Once the G-Code is been generated, I used the python script generateEventSeries.py that is attached in the Knowledge Base article QA00000057533. The script will convert the G-Code data into two Abaqus input files ready to use with the AM Modeler. The input files are written in a generic format of time, space (X, Y, Z), and amplitude.
Using the Plugin
After setting up the two thermal and mechanical simulations within Abaqus/CAE, generate the event series for both Power and Material. Now it’s time to go over the additive manufacturing process simulation set up using the AM Modeler. Once installed, the AM modeler will show up in the Plug-ins drop down menu bar (Figure 6).

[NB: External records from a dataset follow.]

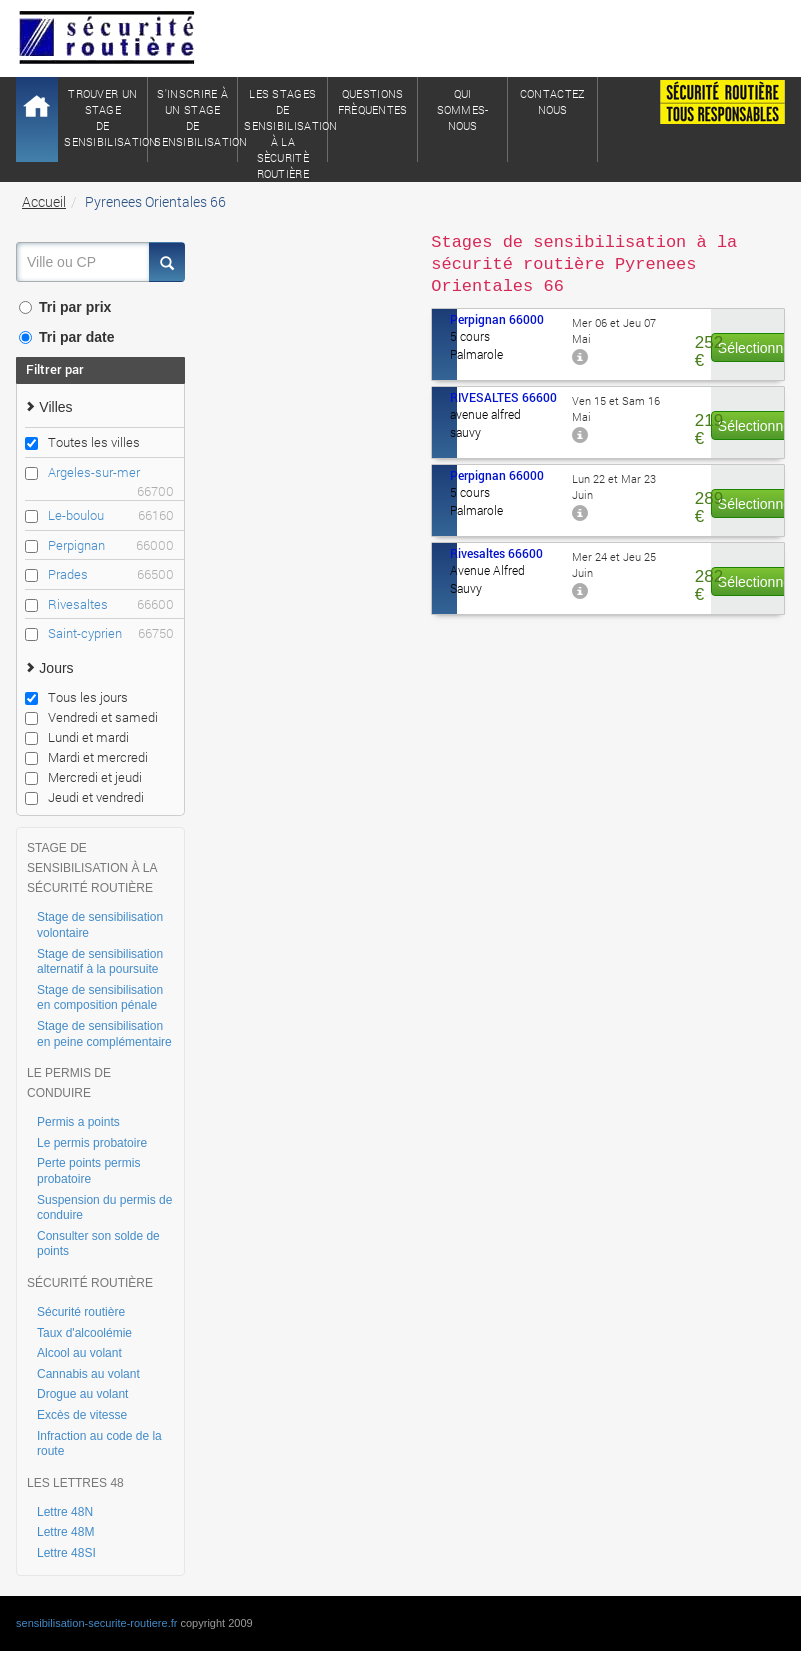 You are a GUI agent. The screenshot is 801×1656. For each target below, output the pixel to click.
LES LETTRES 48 (75, 1483)
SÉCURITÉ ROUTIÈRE (90, 1283)
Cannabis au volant (88, 1374)
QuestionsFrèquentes (373, 101)
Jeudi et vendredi (84, 797)
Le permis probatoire (92, 1143)
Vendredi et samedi (91, 717)
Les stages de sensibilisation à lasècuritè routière (286, 124)
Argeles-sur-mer (111, 472)
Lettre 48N (65, 1512)
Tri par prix (65, 307)
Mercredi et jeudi (83, 777)
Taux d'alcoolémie (84, 1333)
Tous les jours (76, 697)
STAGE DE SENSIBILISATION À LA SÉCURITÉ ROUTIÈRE (92, 868)
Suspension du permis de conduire (104, 1208)
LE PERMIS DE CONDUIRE (69, 1083)
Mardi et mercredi (86, 757)
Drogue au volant (82, 1394)
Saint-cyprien (111, 633)
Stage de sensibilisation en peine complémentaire (104, 1034)
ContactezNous (553, 101)
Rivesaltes (111, 604)
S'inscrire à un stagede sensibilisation (196, 117)
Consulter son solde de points (98, 1244)
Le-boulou (111, 515)
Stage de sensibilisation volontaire (100, 925)
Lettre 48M (65, 1532)
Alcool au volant (79, 1353)
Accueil (44, 201)
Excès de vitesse (82, 1415)
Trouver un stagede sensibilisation (106, 117)
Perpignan (111, 545)
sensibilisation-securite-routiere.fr (96, 1623)
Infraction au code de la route (99, 1444)
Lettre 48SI (66, 1553)
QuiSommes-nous (463, 109)
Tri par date (66, 337)
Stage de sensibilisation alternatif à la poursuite (100, 962)
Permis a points (78, 1122)
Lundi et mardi (77, 737)
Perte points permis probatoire (88, 1171)
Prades (111, 574)
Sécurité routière (81, 1312)
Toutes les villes (82, 442)
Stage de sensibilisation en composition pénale (100, 998) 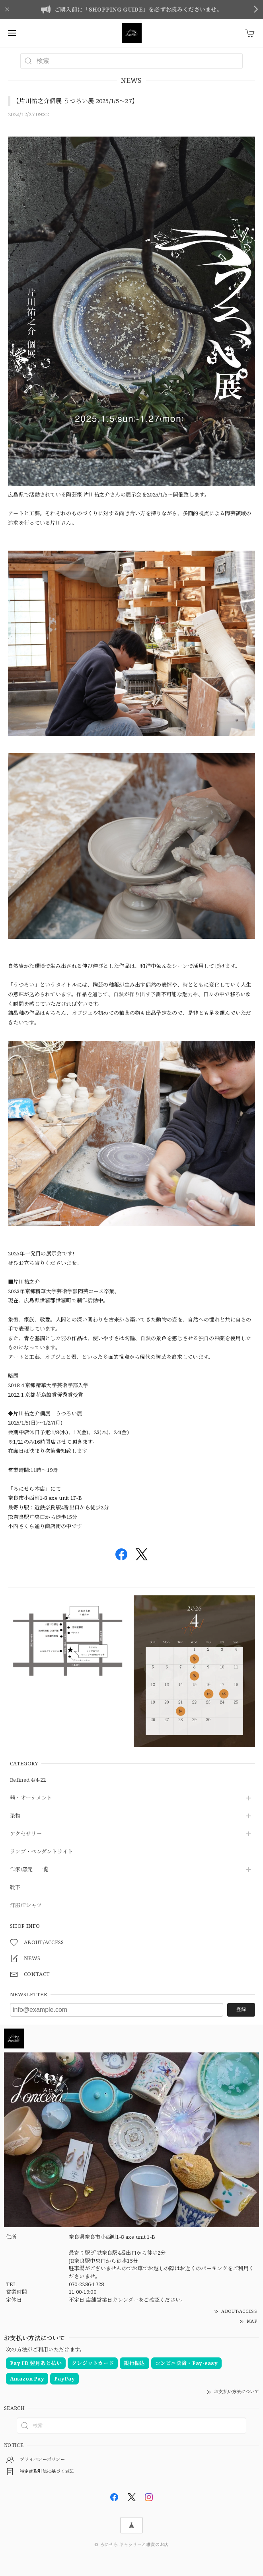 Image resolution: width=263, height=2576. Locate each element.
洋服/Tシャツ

Figure 6: A first look at the AM Modeler
An AM Modeler tree window will also appear next to the Model and Results tabs. The AM Modeler tab contains three main setup sections as part of the model tree definition; Data Setup, Model Setup, and Simulation Setup as shown in Figure 7 below.
Figure 7: AM Model tree
A simple double click on the top of the model tree will prompt the model creation window (Figure 8). The user is requested to choose the model source and definition. For this simulation I used a Thermo-Structural Analysis type using the Abaqus built-ins process type, I did point the two models previously created to the AM Modeler as well using this window.
Figure 8: Model Creation Window
Running the AM job
Now the job is all properly setup, the AM will include the proper Keywords into the main input files to run the Additive Manufacturing simulation properly. In order to run the whole simulation, run the heat transfer job first, then follow by running the structural job.
Results and Discussion
Figure 9 illustrates the temperature distribution on the left as well as the residual stresses due to the process. Material is gradually added during the simulation while we can see at the same time the temperature changes due to the heat as well as the residual stresses due to the heat gradient.
Figure 9: Final Results
We can see how the use of the AM Modeler has made the additive manufacturing process simulation much easier as if offers lots of control over the model.